### Entries provided
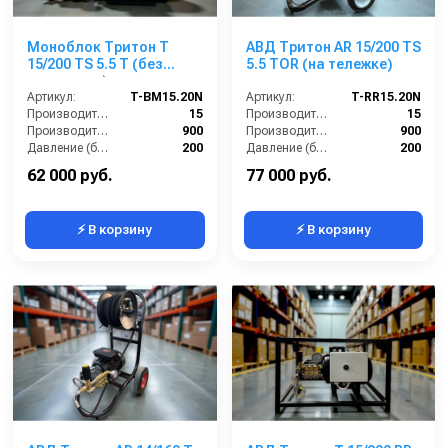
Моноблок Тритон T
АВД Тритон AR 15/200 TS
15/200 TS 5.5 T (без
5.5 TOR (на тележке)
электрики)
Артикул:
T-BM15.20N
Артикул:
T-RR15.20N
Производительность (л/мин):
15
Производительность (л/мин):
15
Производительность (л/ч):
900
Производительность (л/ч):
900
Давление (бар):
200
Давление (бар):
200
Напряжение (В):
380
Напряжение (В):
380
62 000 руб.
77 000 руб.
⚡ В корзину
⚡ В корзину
* * *
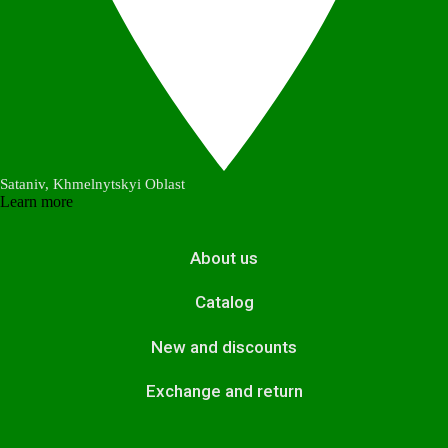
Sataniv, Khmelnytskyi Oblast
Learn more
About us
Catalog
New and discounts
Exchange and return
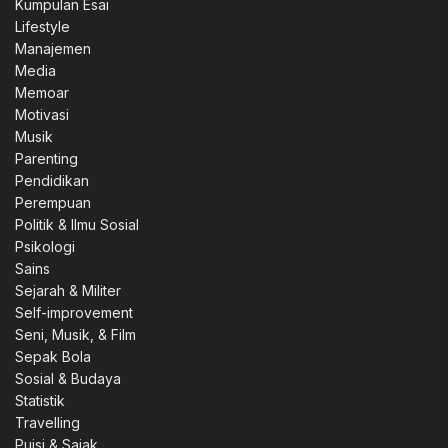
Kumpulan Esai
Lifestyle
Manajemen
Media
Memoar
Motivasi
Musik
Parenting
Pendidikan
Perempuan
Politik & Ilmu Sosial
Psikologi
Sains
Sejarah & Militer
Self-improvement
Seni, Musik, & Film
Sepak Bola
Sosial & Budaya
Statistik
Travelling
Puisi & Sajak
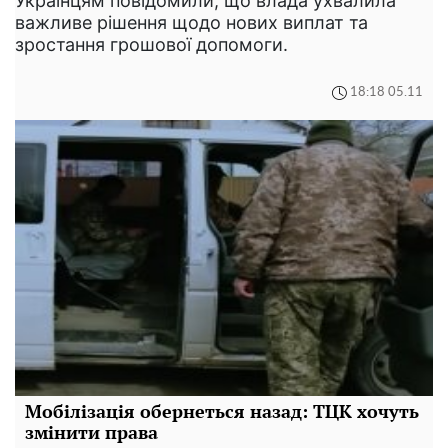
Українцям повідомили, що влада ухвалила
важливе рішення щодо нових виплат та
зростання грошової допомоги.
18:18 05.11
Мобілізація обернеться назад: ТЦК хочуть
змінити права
==
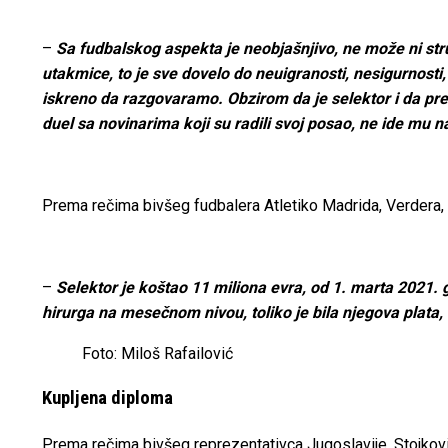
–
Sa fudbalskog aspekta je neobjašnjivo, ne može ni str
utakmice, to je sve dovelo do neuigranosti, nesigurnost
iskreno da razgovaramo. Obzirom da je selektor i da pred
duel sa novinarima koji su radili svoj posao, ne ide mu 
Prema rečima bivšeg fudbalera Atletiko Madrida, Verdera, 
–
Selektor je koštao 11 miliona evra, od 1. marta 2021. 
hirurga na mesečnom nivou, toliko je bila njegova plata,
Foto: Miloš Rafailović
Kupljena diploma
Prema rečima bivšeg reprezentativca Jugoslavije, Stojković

### Work item
Would you filter the records and copy each line that contains the word "Тритон"?

### Exercise answer
Моноблок Тритон T
АВД Тритон AR 15/200 TS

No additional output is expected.